Quand les mères se sont demandé avec inquiétude dans quels magasins elles trouveront le jaconas, l’organdi, la levantine, la bisonne et autres étoffes inconnues du grand public, et quelles ouvrières seront assez habiles pour confectionner des calipettes, des pointes de cou et des manches à gousset conformes aux indications, elles apprennent, à leur grand soulagement, dans le dernier article, qu’on peut trouver le tout à l’ouvroir de l’orphelinat.
L’uniforme est dit noir et rose. Mais combien de noir pour si peu de rose !
La robe d’été en orléans (on prononce orléanse), à jupe paysanne et corsage à la Vierge avec une guimpe de nansouk ornée d’une petite dentelle encadrant bien le cou, est certes passée de mode, mais tout de même pas trop ridicule. On n’en saurait dire autant de la robe d’hiver : jupe plate devant, à plis plats derrière, corsage plat, manches plates dépassant le poignet : tout est l’aplatissement.

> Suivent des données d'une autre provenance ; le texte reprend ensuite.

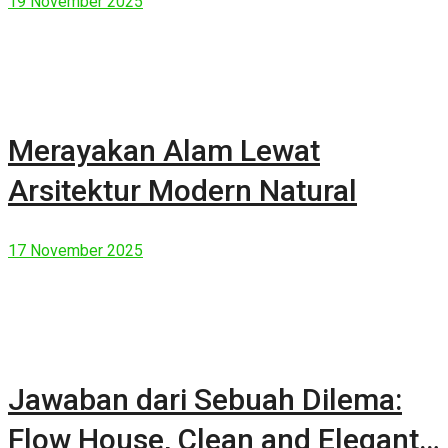
19 November 2025
Merayakan Alam Lewat
Arsitektur Modern Natural
17 November 2025
Jawaban dari Sebuah Dilema:
Flow House, Clean and Elegant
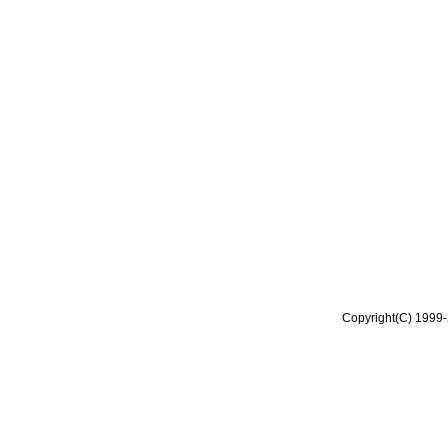
Copyright(C) 1999-2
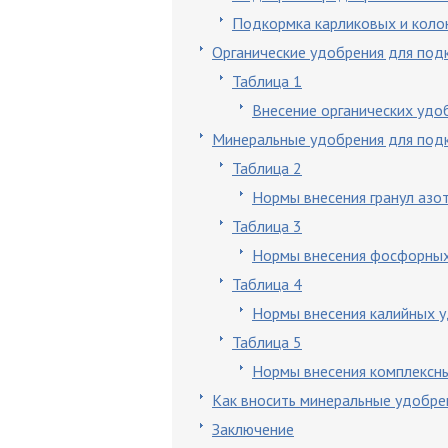
Подкормка карликовых и коло
Органические удобрения для под
Таблица 1
Внесение органических удо
Минеральные удобрения для под
Таблица 2
Нормы внесения гранул азо
Таблица 3
Нормы внесения фосфорны
Таблица 4
Нормы внесения калийных 
Таблица 5
Нормы внесения комплексн
Как вносить минеральные удобре
Заключение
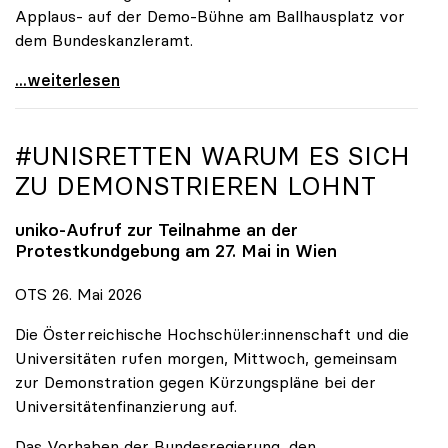
Applaus- auf der Demo-Bühne am Ballhausplatz vor
dem Bundeskanzleramt.
\"Wir nehmen es nicht hin\": Rede von
...weiterlesen
#UNISRETTEN WARUM ES SICH
ZU DEMONSTRIEREN LOHNT
uniko
-Aufruf zur Teilnahme an der
Protestkundgebung am 27. Mai in Wien
OTS 26. Mai 2026
Die Österreichische Hochschüler:innenschaft und die
Universitäten rufen morgen, Mittwoch, gemeinsam
zur Demonstration gegen Kürzungspläne bei der
Universitätenfinanzierung auf.
Das Vorhaben der Bundesregierung, den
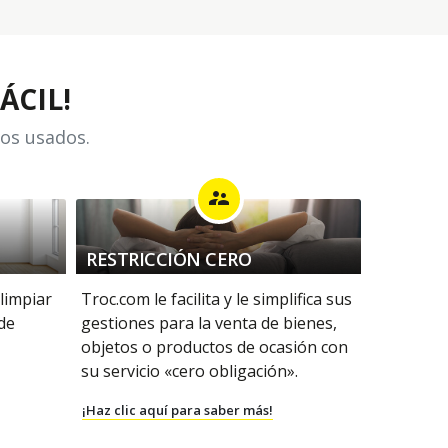
ÁCIL!
los usados.
supervisor_account
RESTRICCIÓN CERO
 limpiar
Troc.com le facilita y le simplifica sus
 de
gestiones para la venta de bienes,
objetos o productos de ocasión con
su servicio «cero obligación».
¡Haz clic aquí para saber más!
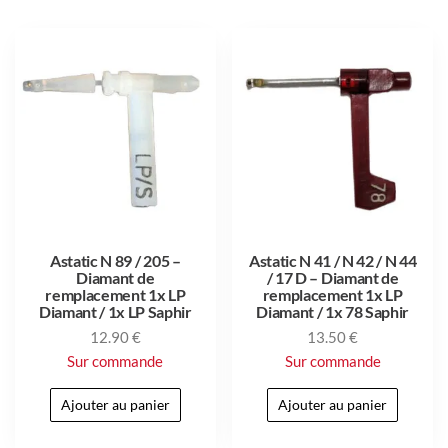
Astatic N 89 / 205 –
Astatic N 41 / N 42 / N 44
Diamant de
/ 17 D – Diamant de
remplacement 1x LP
remplacement 1x LP
Diamant / 1x LP Saphir
Diamant / 1x 78 Saphir
12.90
€
13.50
€
Sur commande
Sur commande
Ajouter au panier
Ajouter au panier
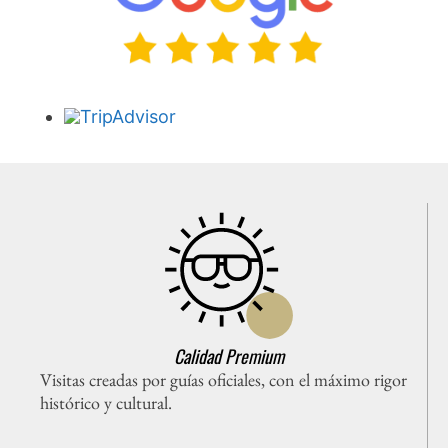
Calidad Premium
Visitas creadas por guías oficiales, con el máximo rigor
histórico y cultural.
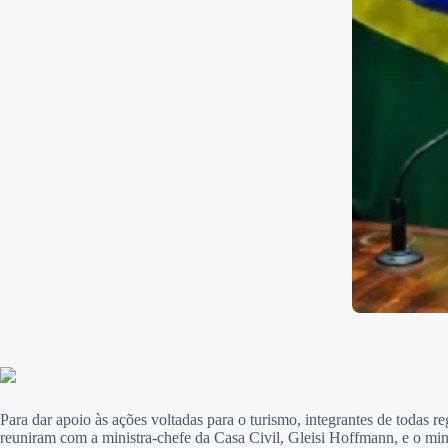
Para dar apoio às ações voltadas para o turismo, integrantes de toda
reuniram com a ministra-chefe da Casa Civil, Gleisi Hoffmann, e o mini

Et la mère Saint-Boniface à qui, en sa qualité de Surveillante générale, incombe la responsabilité de la tenue, veille à ce que le règlement, sous ce chef, soit strictement observé.
La mère Saint-Boniface a une esthétique qui lui est propre et dont la ligne droite forme l’élément principal : ligne droite de l’épaule à la hanche, ligne droite de la nuque aux talons, ligne droite partout.
Il faut l’entendre, quand elle assiste aux essayages, répéter du ton aigrement suppliant qui lui est ordinaire :
— Montez les pinces, ma sœur Saint-Félix, montez les pinces…
Ou encore :
— Du large à la ceinture, beaucoup de large.
La première de ces recommandations a pour but de tasser la poitrine, la seconde de dissimuler l’amincissement naturel de la taille. La mère Surveillante n’a cure de l’anatomie pourvu que la bonne tenue soit sauvegardée.